London, or as the Romans called it "Londonium"! Home to over 8.5 million residents who speak over 300 languages. While the City of London is a little over one square mile (hence its nickname "The Square Mile"), Greater London has grown to encompass 32 boroughs spanning a total area of 606 square miles!
Given the city's roads were originally designed for horse and cart, this area and population growth has required the development of an efficient public transport system! Since the year 2000, this has been through the local government body called Transport for London, or TfL, which is managed by the London Mayor's office. Their remit covers the London Underground, Overground, Docklands Light Railway (DLR), buses, trams, river services (clipper and Emirates Airline cable car), roads, and even taxis.
The Mayor of London's office make their data available to the public here. In this project, you will work with a slightly modified version of a dataset containing information about public transport journey volume by transport type.

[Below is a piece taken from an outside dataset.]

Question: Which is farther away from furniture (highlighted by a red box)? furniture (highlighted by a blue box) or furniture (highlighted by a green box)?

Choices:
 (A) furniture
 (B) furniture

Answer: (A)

The data has been loaded into a Snowflake database called TFL with a single table called JOURNEYS, including the following data:
TFL.JOURNEYS
| Column | Definition | Data type |
|---|---|---|
MONTH | Month in number format, e.g., 1 equals January | INTEGER |
YEAR | Year | INTEGER |
DAYS | Number of days in the given month | INTEGER |
REPORT_DATE | Date that the data was reported | DATE |
JOURNEY_TYPE | Method of transport used | VARCHAR |
JOURNEYS_MILLIONS | Millions of journeys, measured in decimals | FLOAT |
Note that in Snowflake all databases, tables, and columns are upper case by default.

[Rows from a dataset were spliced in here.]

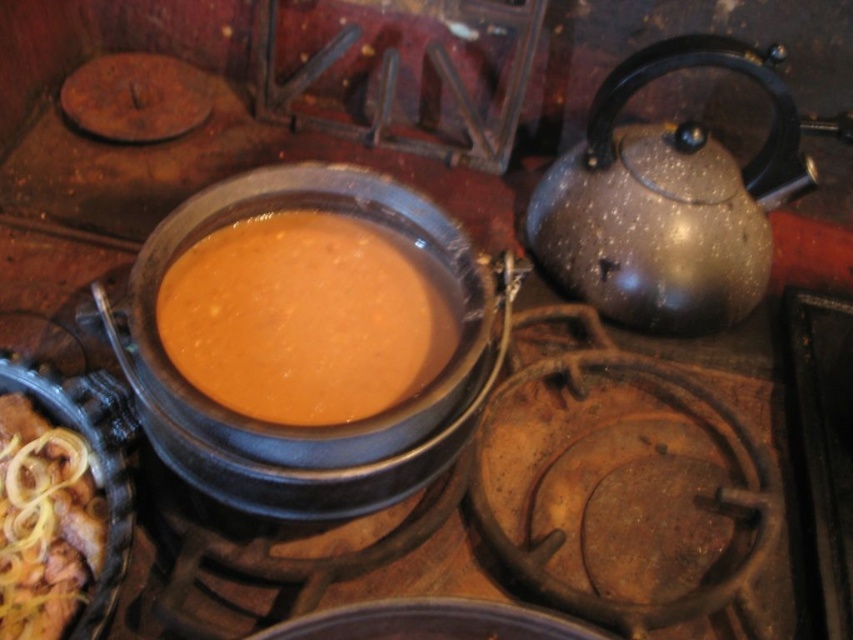 You are a chef preparing to serve tea and soup. You need to place both the shiny metallic teapot at right and the orange matte soup at center on a shelf that can only hold items up to 30 cm in height. Which item might exceed the shelf height limit?

The shiny metallic teapot at right is much taller than the orange matte soup at center, so it might exceed the shelf height limit.

You are a chef in a rustic kitchen and need to place the golden brown crispy onions at lower left closer to the stove. Which direction should you move them to ensure they are near the shiny metallic teapot at right?

The shiny metallic teapot at right is to the right of the golden brown crispy onions at lower left, so you should move the golden brown crispy onions at lower left to the right to be near the shiny metallic teapot at right.

You are a chef preparing a dish and need to check the height of the orange matte soup at center and the golden brown crispy onions at lower left. Which one is taller?

The orange matte soup at center is taller than the golden brown crispy onions at lower left.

You will execute SQL queries to answer three questions, as listed in the instructions.
Task: What are the most popular transport types, measured by the total number of journeys?
Similarly to the Carbon Emissions dataset, I was asked for the sum of the most popular transportation types in London. Since the question was similar I chose a bar chart for the same reasons.

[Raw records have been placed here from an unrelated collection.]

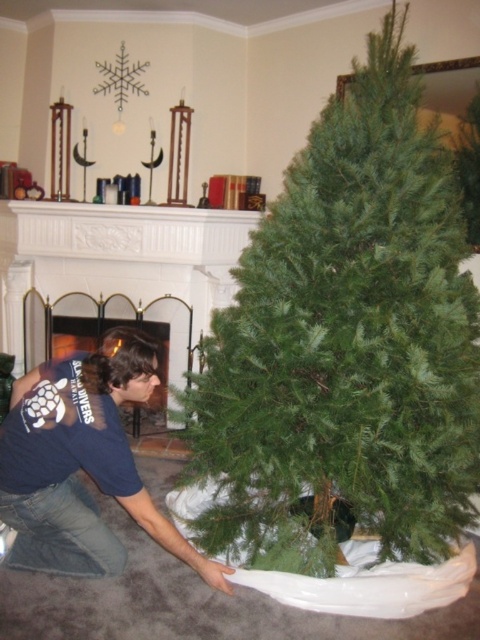 Question: Where is dark blue t-shirt at lower left located in relation to green needle-like at center in the image?

Choices:
 (A) below
 (B) above

Answer: (A)

Question: Is green matte christmas tree at center closer to the viewer compared to dark blue t-shirt at lower left?

Choices:
 (A) yes
 (B) no

Answer: (A)

Question: Is matte white fireplace at center positioned behind green needle-like at center?

Choices:
 (A) yes
 (B) no

Answer: (A)

Question: Which point is farther to the camera?

Choices:
 (A) green matte christmas tree at center
 (B) dark blue t-shirt at lower left
 (C) green needle-like at center

Answer: (C)

Question: Which object appears farthest from the camera in this image?

Choices:
 (A) matte white fireplace at center
 (B) green needle-like at center
 (C) dark blue t-shirt at lower left
 (D) green matte christmas tree at center

Answer: (A)

Question: Which point is closer to the camera taking this photo?

Choices:
 (A) (213, 529)
 (B) (466, 198)

Answer: (A) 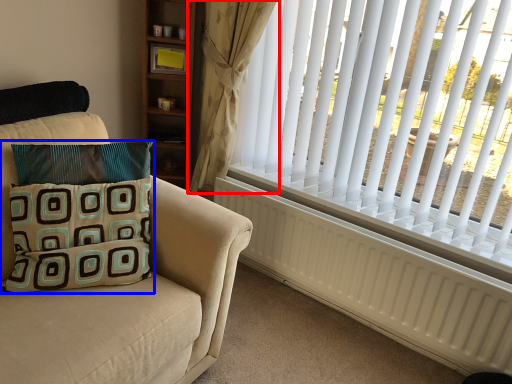 Question: Which object is further to the camera taking this photo, curtain (highlighted by a red box) or pillow (highlighted by a blue box)?

Choices:
 (A) curtain
 (B) pillow

Answer: (A)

SELECT JOURNEY_TYPE, SUM(JOURNEYS_MILLIONS) AS TOTAL_JOURNEYS_MILLIONS
FROM TFL.JOURNEYS
GROUP BY JOURNEY_TYPE
ORDER BY TOTAL_JOURNEYS_MILLIONS DESC;
I have left the last two queries as tables to showcase the data in a different form. Each uses a WHERE clause to further refine the data on London's transportation over differing dates.
Task: Which five months and years were the most popular for the Emirates Airline?
- For this task, the WHERE clause is used to exclude any data that is labelled as NULL so it does not affect the aggregation done by SUM.
- HAVING narrows down the queries output to the appropriate journey type. In this case, all data was appropriately stored so no cleaning was necessary.
- Finally, the combination of ORDER BY and DESC allows for the specifics of month and year mentioned in the task to be output.
SELECT MONTH, YEAR, ROUND(JOURNEYS_MILLIONS, 2) AS ROUNDED_JOURNEYS_MILLIONS
FROM TFL.JOURNEYS
WHERE JOURNEYS_MILLIONS IS NOT NULL
HAVING JOURNEY_TYPE = 'Emirates Airline'
ORDER BY ROUNDED_JOURNEYS_MILLIONS DESC
LIMIT 5;Task: Find the five years with the lowest volume of Underground & DLR journeys
- The WHERE clause in this task completes the same function as the HAVING clause in the previous task, again data cleanup was not necessary due to the nature of what was input.
- When using an aggregate function a GROUP BY clasue is necessary.
- Finally ORDER BY and ASC were used in the same way as previously, but this time ASC was used to gain insight into the lowest frequency of travel on the Underground and DLR.
SELECT YEAR, JOURNEY_TYPE, SUM(JOURNEYS_MILLIONS) AS TOTAL_JOURNEYS_MILLIONS
FROM TFL.JOURNEYS
WHERE JOURNEY_TYPE = 'Underground & DLR'
GROUP BY YEAR, JOURNEY_TYPE
ORDER BY TOTAL_JOURNEYS_MILLIONS ASC
LIMIT 5;